Write out every entry below exactly as it appears. Pictures do not belong in the copy.
** RECORD SET follows **
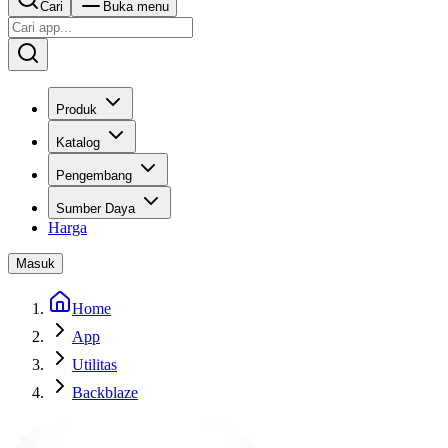
Cari
Buka menu
Produk
Katalog
Pengembang
Sumber Daya
Harga
Masuk
Home
App
Utilitas
Backblaze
** End of RECORD SET **
### TASK OUTPUT
Cari
Buka menu
Produk
Katalog
Pengembang
Sumber Daya
Harga
Masuk
Home
App
Utilitas
Backblaze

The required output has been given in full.